Sin embargo, ni la variedad de los elementos ni el grupo pudieron llevarse la estatuilla a casa, siendo parte del fracaso del filme de Martin Scorsese en aquel año, cuando de 10 nominaciones para Pandillas de Nueva York (Gangs of New York, 2002), se llevó cero. Durante la ceremonia, U2 no hubiese sido U2 sin haber modificado la letra de la canción e involucrar un poco de política; además, la banda irlandesa compitió en el escenario contra Queen Latifah y Catherine Zeta-Jones (por Chicago de Rob Marshall), Paul Simon (por Los Thornberrys la Película) y Lila Downs y Caetano Veloso (por Frida de Julie Taymor), y a pesar de ello, cayeron frente al único cantante que no se presentó: Eminem y su Lose Yourself.

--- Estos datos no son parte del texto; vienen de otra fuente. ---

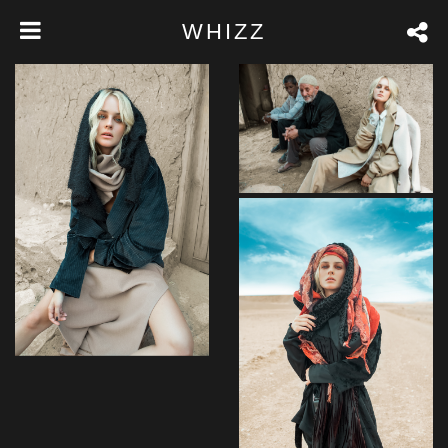
WHIZZ
Venenatis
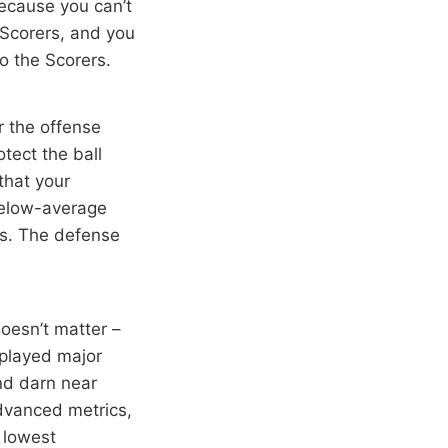
ecause you can’t
 Scorers, and you
to the Scorers.
r the offense
tect the ball
that your
below-average
ss. The defense
oesn’t matter –
n played major
nd darn near
dvanced metrics,
 lowest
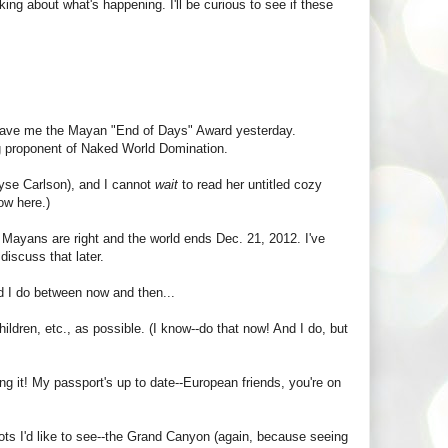
ing about what's happening. I'll be curious to see if these
 gave me the Mayan "End of Days" Award yesterday.
ng proponent of Naked World Domination.
lyse Carlson), and I cannot
wait
to read her untitled cozy
ow here.)
e Mayans are right and the world ends Dec. 21, 2012. I've
discuss that later.
ld I do between now and then...
ildren, etc., as possible. (I know--do that now! And I do, but
ding it! My passport's up to date--European friends, you're on
pots I'd like to see--the Grand Canyon (again, because seeing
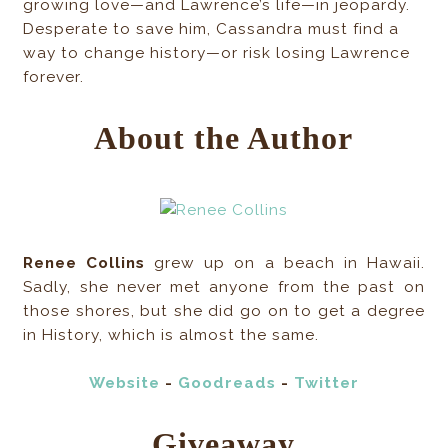
growing love—and Lawrence’s life—in jeopardy.
Desperate to save him, Cassandra must find a
way to change history—or risk losing Lawrence
forever.
About the Author
Renee Collins
grew up on a beach in Hawaii.
Sadly, she never met anyone from the past on
those shores, but she did go on to get a degree
in History, which is almost the same.
Website
-
Goodreads
-
Twitter
Giveaway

You’ve Got a Friend In Me- Randy Newman & Lyle Lovett

Si tu niñez pertenece a los noventas, entonces te acordarás de Yo soy tu amigo fiel y de las aventuras de los juguetes más recordados del séptimo arte, pues nos divertimos y tarareamos con Woody, Buzz y compañía al compás de esta canción, que no se llevó el galardón en la 68° Entrega de los Premios de la Academia. Si sirve de consuelo, aquella noche Bruce Springsteen y Bryan Adams también se retiraron con las manos vacías, la ganadora fue Colors of the Wind de Pocahontas. ¿Verdad que nos acordamos más de nuestro amigo fiel?

Ben– Michael Jackson

Antes de las cirugías, los escándalos y la tragedia, había un niño que estaba sembrando éxito, el cual después cosecharía para conquistar el mundo con su talento, y desde el escenario de los Oscars de 1973, comenzaría a ganarse al público con Ben, el tema del largometraje homónimp. Esta actuación sería la primera en solitario de Michael Jackson (sin sus hermanos) y conmovió a todos con la ternura de su voz y la canción melosa que casi parecía romántica. Pero no se dejen engañar, la historia era de una rata asesina llamada Ben… igual recordamos más la canción que la película… por cierto The Morning After de “La Aventura del Poseidón” ganó aquella noche la estatuilla.